L'esercizio e la pratica li rendono perfetti, o quasi. Ma sapere eseguire una sonata di Bach senza errori non è garanzia di un futuro musicale. Quando il potenziale è così alto, c'è il rischio che le energie del bambino vengano indirizzate ad approfondire conoscenze scientifiche già esistenti, invece che a scoprire o a creare cose nuove.
Pochi paletti. Molti bambini plusdotati hanno problemi di comportamento proprio perché la loro creatività è ingabbiata. E per renderli più "disciplinati" gli adulti tendono a commettere un altro errore: dare regole su ogni cosa. Grant ha notato, invece, che i genitori dei bambini che hanno avuto successo si sono concentrati sui valori morali più che su norme specifiche, trasmettendo i propri e accogliendo quelli che gli stessi figli fanno emergere.

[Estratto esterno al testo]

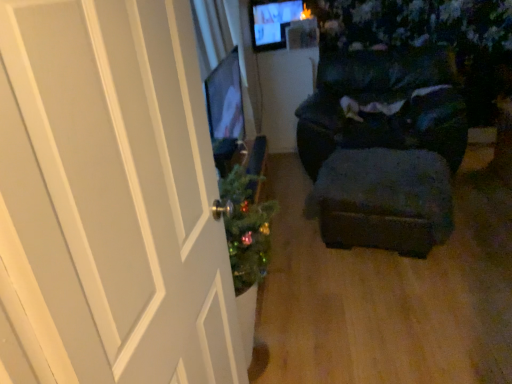 The height and width of the screenshot is (384, 512). I want to click on vacant space situated on the left part of velvet dark blue stool at center, so click(x=300, y=254). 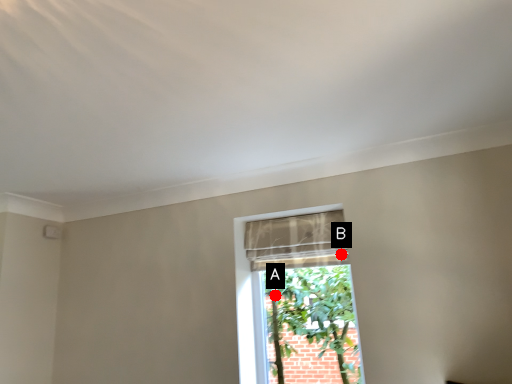 Question: Two points are circled on the image, labeled by A and B beside each circle. Which point appears farthest from the camera in this image?

Choices:
 (A) A is further
 (B) B is further

Answer: (A) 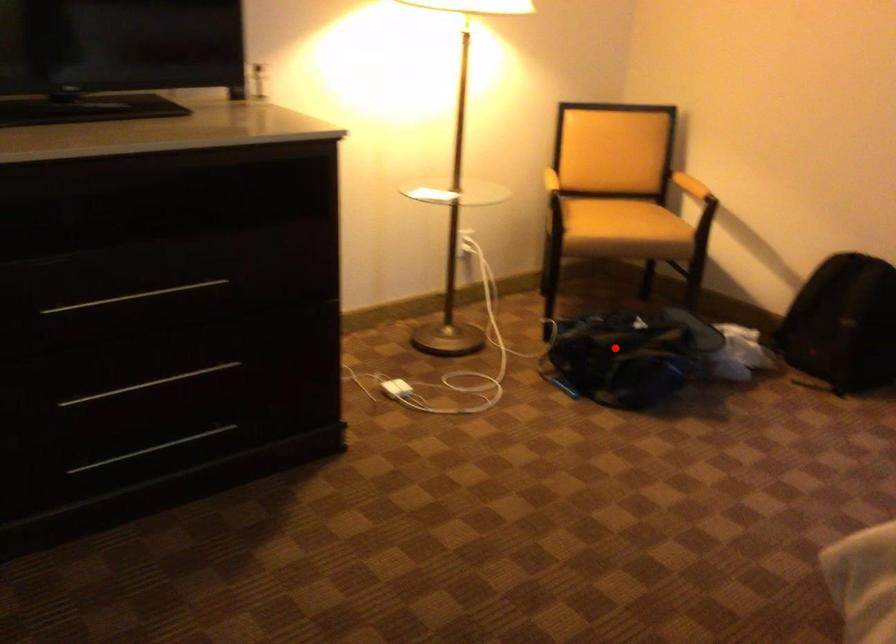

Uno studio sul tipo di formazione ricevuta dagli architetti più creativi d'America (in confronto a un gruppo di talentuosi, ma non originali coeatanei) ha dimostrato che, nel loro percorso educativo, l'enfasi era stata posta sullo sviluppo del loro, personale codice morale e non su specifiche norme di comportamento.

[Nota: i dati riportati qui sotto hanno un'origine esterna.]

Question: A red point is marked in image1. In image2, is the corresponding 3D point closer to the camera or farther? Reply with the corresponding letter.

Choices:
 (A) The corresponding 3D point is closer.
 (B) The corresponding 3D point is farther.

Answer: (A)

La passione prima di tutto. Questa libertà lascia ai ragazzi la possibilità di scoprire le proprie inclinazioni e coltivarle con dedizione e passione. Difficilmente i genitori di talentuosi musicisti o atleti invincibili progettavano, sin da subito, di allevare una superstar.
Piuttosto, all'origine di un - seppur precoce - talento (si pensi a Mozart) c'è spesso l'intento di assecondare la passione del bambino, o un incontro folgorante con un maestro che riesce insegnare, entusiasmando. Certo, ci sono poi le storie di passioni-ossessioni nate in anni di rinunce e sacrifici (come quella di Andre Agassi); ma, per rimanere in ambito tennistico, molto più spesso l'amore per la racchetta è nato da un coach che ha reso divertente quello sport.
stay hungry. Non che l'esercizio non sia fondamentale per diventare dei veri innovatori: anzi, proprio perché i bambini gifted raggiungono facilmente risultati già eccellenti, devono imparare a impegnarsi quando le le materie diventano più complicate e intuizione e intelligenza, da sole, non bastano più. Ma il rischio di uno studio che non asseconda il talento è di erigere una trincea in un campo familiare del sapere, impermeabile a nuovi stimoli; inoltre, il più potente motore di studio e impegno è la passione, la prima scintilla da coltivare.
Stay foolish. Le idee più creative arrivano più dall'ampiezza, che dalla profondità di vedute. In una sfilata di moda, i capi più originali sono stati disegnati da stilisti che hanno passato molto tempo a viaggiare. E in ambito scientifico le cose non vanno diversamente: i Premi Nobel sono più spesso persone interessate a molteplici passioni che poco c'entrano con il loro ambito di lavoro, ma sono il riflesso di un'insaziabile curiosità.
Fuori dagli schemi. Rispetto ad altri scienziati, i Nobel sono statisticamente 22 volte più inclini ad esibirsi come attori, ballerini o maghi; 12 volte più inclini a scrivere poesie, racconti o commedie; è 7 volte più facile che si dedichino all'arte o ad hobby manuali, e due volte più probabile che sappiano suonare uno strumento o comporre musica.
Diversivi che pagano. Spesso, è proprio da questi hobby che nasce l'intuizione. «La teoria della Relatività mi arrivò con un'intuizione, e la musica è la forza scatenante questa intuizione» rifletteva Einstein. Sua madre provava a fargli suonare il violino dall'età di 5 anni, ma l'amore per la musica, nello scienziato, nacque durante l'adolescenza, quando smise di prendere lezioni di musica e si innamorò perdutamente delle sonate di Mozart. «L'amore - soleva dire - è un migliore insegnante del senso del dovere».